The answer is every record that follows, printed exactly.

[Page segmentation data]
● ● ● ● ● ● ●

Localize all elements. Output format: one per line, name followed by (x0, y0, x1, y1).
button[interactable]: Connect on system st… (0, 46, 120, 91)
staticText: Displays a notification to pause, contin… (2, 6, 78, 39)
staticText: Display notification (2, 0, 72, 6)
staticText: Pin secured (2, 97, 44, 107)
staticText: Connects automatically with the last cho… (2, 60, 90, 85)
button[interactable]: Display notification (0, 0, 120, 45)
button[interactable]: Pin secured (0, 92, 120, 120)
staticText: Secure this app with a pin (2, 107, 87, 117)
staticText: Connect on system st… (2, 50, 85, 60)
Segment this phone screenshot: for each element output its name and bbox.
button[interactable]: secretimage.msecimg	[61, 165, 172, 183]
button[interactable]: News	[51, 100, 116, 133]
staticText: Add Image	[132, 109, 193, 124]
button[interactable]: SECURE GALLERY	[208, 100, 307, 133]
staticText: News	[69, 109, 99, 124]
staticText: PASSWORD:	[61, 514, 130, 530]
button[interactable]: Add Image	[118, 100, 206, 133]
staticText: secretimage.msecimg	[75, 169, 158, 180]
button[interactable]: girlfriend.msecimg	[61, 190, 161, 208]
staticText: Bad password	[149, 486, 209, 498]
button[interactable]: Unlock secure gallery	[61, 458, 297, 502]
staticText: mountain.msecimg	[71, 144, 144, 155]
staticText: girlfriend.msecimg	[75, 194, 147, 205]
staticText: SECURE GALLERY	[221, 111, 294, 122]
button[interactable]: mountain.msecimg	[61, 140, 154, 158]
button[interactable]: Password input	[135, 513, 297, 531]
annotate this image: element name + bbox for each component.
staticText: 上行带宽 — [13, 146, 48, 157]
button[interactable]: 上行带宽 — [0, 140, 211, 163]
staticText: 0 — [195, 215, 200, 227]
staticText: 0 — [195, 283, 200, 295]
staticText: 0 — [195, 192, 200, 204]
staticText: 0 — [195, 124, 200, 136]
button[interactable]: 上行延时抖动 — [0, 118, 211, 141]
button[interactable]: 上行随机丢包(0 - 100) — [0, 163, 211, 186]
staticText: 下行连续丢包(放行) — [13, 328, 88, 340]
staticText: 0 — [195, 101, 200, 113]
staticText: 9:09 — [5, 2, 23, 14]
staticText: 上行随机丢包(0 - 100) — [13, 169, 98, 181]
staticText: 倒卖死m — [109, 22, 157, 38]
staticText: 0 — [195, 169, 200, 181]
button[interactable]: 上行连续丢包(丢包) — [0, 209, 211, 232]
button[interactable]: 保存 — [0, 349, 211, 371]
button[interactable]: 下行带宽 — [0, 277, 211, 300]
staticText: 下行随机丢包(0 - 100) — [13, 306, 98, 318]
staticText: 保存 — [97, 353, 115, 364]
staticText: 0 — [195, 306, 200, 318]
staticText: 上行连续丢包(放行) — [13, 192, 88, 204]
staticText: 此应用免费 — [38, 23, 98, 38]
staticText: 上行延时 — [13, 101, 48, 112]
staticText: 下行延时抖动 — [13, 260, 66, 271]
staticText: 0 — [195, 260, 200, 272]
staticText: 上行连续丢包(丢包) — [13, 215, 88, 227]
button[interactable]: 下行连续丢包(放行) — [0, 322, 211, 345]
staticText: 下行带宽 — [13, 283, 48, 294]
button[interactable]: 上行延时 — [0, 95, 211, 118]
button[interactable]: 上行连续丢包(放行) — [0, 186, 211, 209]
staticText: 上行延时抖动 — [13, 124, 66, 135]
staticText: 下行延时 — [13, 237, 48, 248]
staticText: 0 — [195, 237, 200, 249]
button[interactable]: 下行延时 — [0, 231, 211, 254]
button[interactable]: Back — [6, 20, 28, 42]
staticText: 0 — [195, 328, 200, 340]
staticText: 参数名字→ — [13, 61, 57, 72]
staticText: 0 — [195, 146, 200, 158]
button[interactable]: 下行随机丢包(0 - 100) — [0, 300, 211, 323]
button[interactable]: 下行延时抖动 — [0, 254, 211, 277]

● ● ● ● ● ● ●

§ Task response:
Localize all elements. Output format: one per line, name followed by (x0, y0, x1, y1).
button[interactable]: Connect on system st… (0, 46, 120, 91)
staticText: Displays a notification to pause, contin… (2, 6, 78, 39)
staticText: Display notification (2, 0, 72, 6)
staticText: Pin secured (2, 97, 44, 107)
staticText: Connects automatically with the last cho… (2, 60, 90, 85)
button[interactable]: Display notification (0, 0, 120, 45)
button[interactable]: Pin secured (0, 92, 120, 120)
staticText: Secure this app with a pin (2, 107, 87, 117)
staticText: Connect on system st… (2, 50, 85, 60)
Segment this phone screenshot: for each element output its name and bbox.
button[interactable]: secretimage.msecimg	[61, 165, 172, 183]
button[interactable]: News	[51, 100, 116, 133]
staticText: Add Image	[132, 109, 193, 124]
button[interactable]: SECURE GALLERY	[208, 100, 307, 133]
staticText: News	[69, 109, 99, 124]
staticText: PASSWORD:	[61, 514, 130, 530]
button[interactable]: Add Image	[118, 100, 206, 133]
staticText: secretimage.msecimg	[75, 169, 158, 180]
button[interactable]: girlfriend.msecimg	[61, 190, 161, 208]
staticText: Bad password	[149, 486, 209, 498]
button[interactable]: Unlock secure gallery	[61, 458, 297, 502]
staticText: mountain.msecimg	[71, 144, 144, 155]
staticText: girlfriend.msecimg	[75, 194, 147, 205]
staticText: SECURE GALLERY	[221, 111, 294, 122]
button[interactable]: mountain.msecimg	[61, 140, 154, 158]
button[interactable]: Password input	[135, 513, 297, 531]
annotate this image: element name + bbox for each component.
staticText: 上行带宽 — [13, 146, 48, 157]
button[interactable]: 上行带宽 — [0, 140, 211, 163]
staticText: 0 — [195, 215, 200, 227]
staticText: 0 — [195, 283, 200, 295]
staticText: 0 — [195, 192, 200, 204]
staticText: 0 — [195, 124, 200, 136]
button[interactable]: 上行延时抖动 — [0, 118, 211, 141]
button[interactable]: 上行随机丢包(0 - 100) — [0, 163, 211, 186]
staticText: 下行连续丢包(放行) — [13, 328, 88, 340]
staticText: 0 — [195, 101, 200, 113]
staticText: 9:09 — [5, 2, 23, 14]
staticText: 上行随机丢包(0 - 100) — [13, 169, 98, 181]
staticText: 倒卖死m — [109, 22, 157, 38]
staticText: 0 — [195, 169, 200, 181]
button[interactable]: 上行连续丢包(丢包) — [0, 209, 211, 232]
button[interactable]: 保存 — [0, 349, 211, 371]
button[interactable]: 下行带宽 — [0, 277, 211, 300]
staticText: 下行随机丢包(0 - 100) — [13, 306, 98, 318]
staticText: 保存 — [97, 353, 115, 364]
staticText: 0 — [195, 306, 200, 318]
staticText: 上行连续丢包(放行) — [13, 192, 88, 204]
staticText: 此应用免费 — [38, 23, 98, 38]
staticText: 上行延时 — [13, 101, 48, 112]
staticText: 下行延时抖动 — [13, 260, 66, 271]
staticText: 0 — [195, 260, 200, 272]
staticText: 上行连续丢包(丢包) — [13, 215, 88, 227]
button[interactable]: 下行连续丢包(放行) — [0, 322, 211, 345]
staticText: 下行带宽 — [13, 283, 48, 294]
button[interactable]: 上行延时 — [0, 95, 211, 118]
button[interactable]: 上行连续丢包(放行) — [0, 186, 211, 209]
staticText: 上行延时抖动 — [13, 124, 66, 135]
staticText: 下行延时 — [13, 237, 48, 248]
staticText: 0 — [195, 237, 200, 249]
button[interactable]: 下行延时 — [0, 231, 211, 254]
button[interactable]: Back — [6, 20, 28, 42]
staticText: 0 — [195, 328, 200, 340]
staticText: 参数名字→ — [13, 61, 57, 72]
staticText: 0 — [195, 146, 200, 158]
button[interactable]: 下行随机丢包(0 - 100) — [0, 300, 211, 323]
button[interactable]: 下行延时抖动 — [0, 254, 211, 277]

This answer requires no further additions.